Le 10 juillet 1873, 14 heures, dans une chambre d'un hôtel de la rue des Brasseurs à Bruxelles, trois personnes sont réunies: Verlaine, sa mère et le jeune Arthur Rimbaud. L'ambiance est électrique. Soudain, deux coups de feu claquent. Verlaine, alors âgé de 29 ans, a tiré sur Rimbaud de dix ans son cadet. Une balle blesse le jeune homme au-dessus de l'articulation du poignet. L'autre va se loger dans le plancher.

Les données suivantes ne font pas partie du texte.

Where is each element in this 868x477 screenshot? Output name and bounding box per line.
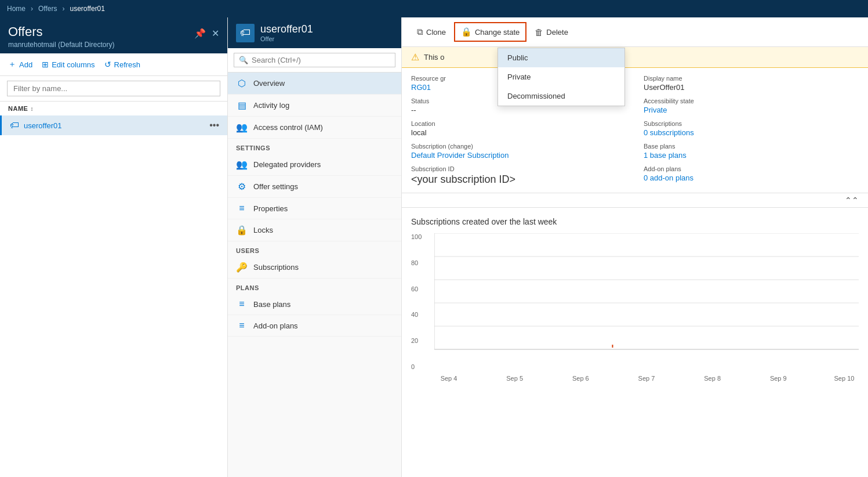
middle-title: useroffer01 [260,23,313,35]
add-label: Add [19,60,32,69]
close-icon[interactable]: ✕ [212,28,219,39]
breadcrumb-offers[interactable]: Offers [38,5,57,13]
offer-name[interactable]: useroffer01 [24,121,62,130]
nav-activity-log[interactable]: ▤ Activity log [228,95,401,117]
subscription-id-label: Subscription ID [411,165,626,172]
nav-overview-label: Overview [253,79,285,88]
filter-box [0,76,227,102]
delete-icon: 🗑 [535,27,543,37]
accessibility-value[interactable]: Private [644,106,859,114]
left-toolbar: ＋ Add ⊞ Edit columns ↺ Refresh [0,53,227,76]
nav-properties[interactable]: ≡ Properties [228,198,401,219]
subscriptions-count-label: Subscriptions [644,120,859,127]
edit-columns-button[interactable]: ⊞ Edit columns [42,60,95,69]
subscriptions-count-value[interactable]: 0 subscriptions [644,128,859,137]
nav-locks-label: Locks [253,226,273,234]
clone-icon: ⧉ [417,27,423,37]
nav-delegated-label: Delegated providers [253,160,321,169]
y-label-20: 20 [411,337,422,344]
search-container: 🔍 [228,48,401,73]
clone-button[interactable]: ⧉ Clone [411,23,452,41]
list-header: NAME ↕ [0,102,227,115]
chart-section: Subscriptions created over the last week… [402,208,868,477]
top-nav: Home › Offers › useroffer01 [0,0,868,17]
activity-log-icon: ▤ [236,100,248,111]
add-button[interactable]: ＋ Add [8,59,32,70]
dropdown-decommissioned[interactable]: Decommissioned [498,86,624,106]
change-state-label: Change state [475,28,520,37]
y-label-0: 0 [411,363,422,370]
change-state-button[interactable]: 🔒 Change state [454,22,526,42]
y-label-100: 100 [411,233,422,240]
accessibility-label: Accessibility state [644,97,859,104]
subscription-item: Subscription (change) Default Provider S… [411,143,626,160]
nav-base-plans[interactable]: ≡ Base plans [228,294,401,315]
addon-plans-label: Add-on plans [644,165,859,172]
addon-plans-value[interactable]: 0 add-on plans [644,174,859,182]
offer-header-icon: 🏷 [236,24,255,42]
delete-button[interactable]: 🗑 Delete [529,24,574,41]
nav-subscriptions-label: Subscriptions [253,263,299,272]
properties-icon: ≡ [236,203,248,214]
nav-base-plans-label: Base plans [253,300,290,309]
subscriptions-icon: 🔑 [236,262,248,273]
pin-icon[interactable]: 📌 [194,28,206,39]
plus-icon: ＋ [8,59,16,70]
left-panel: Offers manrutehotmail (Default Directory… [0,17,228,477]
subscription-id-value: <your subscription ID> [411,174,626,186]
display-name-label: Display name [644,75,859,82]
collapse-button[interactable]: ⌃⌃ [845,196,859,205]
left-panel-title: Offers [8,24,114,39]
subscriptions-count-item: Subscriptions 0 subscriptions [644,120,859,137]
y-label-40: 40 [411,311,422,318]
dropdown-public[interactable]: Public [498,48,624,67]
base-plans-value[interactable]: 1 base plans [644,151,859,160]
nav-access-control[interactable]: 👥 Access control (IAM) [228,117,401,139]
breadcrumb-home[interactable]: Home [7,5,26,13]
middle-subtitle: Offer [260,35,313,42]
nav-offer-settings[interactable]: ⚙ Offer settings [228,176,401,198]
nav-subscriptions[interactable]: 🔑 Subscriptions [228,256,401,279]
addon-plans-item: Add-on plans 0 add-on plans [644,165,859,186]
nav-addon-plans[interactable]: ≡ Add-on plans [228,315,401,337]
location-item: Location local [411,120,626,137]
warning-text: This o [424,53,444,62]
clone-label: Clone [426,28,446,37]
item-menu-icon[interactable]: ••• [209,120,219,131]
columns-icon: ⊞ [42,60,49,69]
subscription-label: Subscription (change) [411,143,626,150]
nav-locks[interactable]: 🔒 Locks [228,219,401,241]
nav-overview[interactable]: ⬡ Overview [228,73,401,95]
base-plans-label: Base plans [644,143,859,150]
search-icon: 🔍 [239,56,248,64]
status-value: -- [411,106,626,114]
base-plans-icon: ≡ [236,299,248,309]
right-panel: ⧉ Clone 🔒 Change state 🗑 Delete Public P… [402,17,868,477]
refresh-button[interactable]: ↺ Refresh [104,60,141,69]
search-input[interactable] [252,56,390,64]
nav-addon-plans-label: Add-on plans [253,321,298,330]
chart-title: Subscriptions created over the last week [411,217,859,226]
access-control-icon: 👥 [236,122,248,133]
y-axis: 0 20 40 60 80 100 [411,233,422,370]
subscription-value[interactable]: Default Provider Subscription [411,151,626,160]
list-header-name: NAME [8,105,28,112]
nav-properties-label: Properties [253,204,288,213]
x-label-sep9: Sep 9 [764,375,793,382]
x-label-sep5: Sep 5 [500,375,529,382]
main-layout: Offers manrutehotmail (Default Directory… [0,17,868,477]
accessibility-item: Accessibility state Private [644,97,859,114]
offer-settings-icon: ⚙ [236,181,248,192]
delete-label: Delete [546,28,568,37]
x-label-sep4: Sep 4 [434,375,463,382]
x-label-sep8: Sep 8 [698,375,727,382]
nav-access-control-label: Access control (IAM) [253,123,323,132]
refresh-label: Refresh [114,60,141,69]
x-label-sep6: Sep 6 [566,375,595,382]
dropdown-private[interactable]: Private [498,67,624,86]
nav-delegated-providers[interactable]: 👥 Delegated providers [228,154,401,176]
list-item[interactable]: 🏷 useroffer01 ••• [0,115,227,135]
warning-banner: ⚠ This o [402,47,868,68]
addon-plans-icon: ≡ [236,320,248,331]
filter-input[interactable] [7,81,220,96]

La brouille entre les deux hommes a commencé à Londres en mai 1873. Le torchon brûle entre les deux amants. Verlaine a envie de renouer avec sa femme, Mathilde, épousée en 1870, un an avant sa rencontre avec l'auteur du "Bateau ivre". Après une énième dispute, il plaque son jeune amant et part pour Bruxelles. Rimbaud le rejoint. Verlaine a des envies de suicide, Rimbaud parle de s'engager dans l'armée. Ils s'enivrent, pleurent, connaissent le désespoir des amours qui s'achèvent. Avant de lui tirer dessus, Rimbaud raconte que Verlaine lui aurait dit : "Voilà pour toi puisque tu pars !"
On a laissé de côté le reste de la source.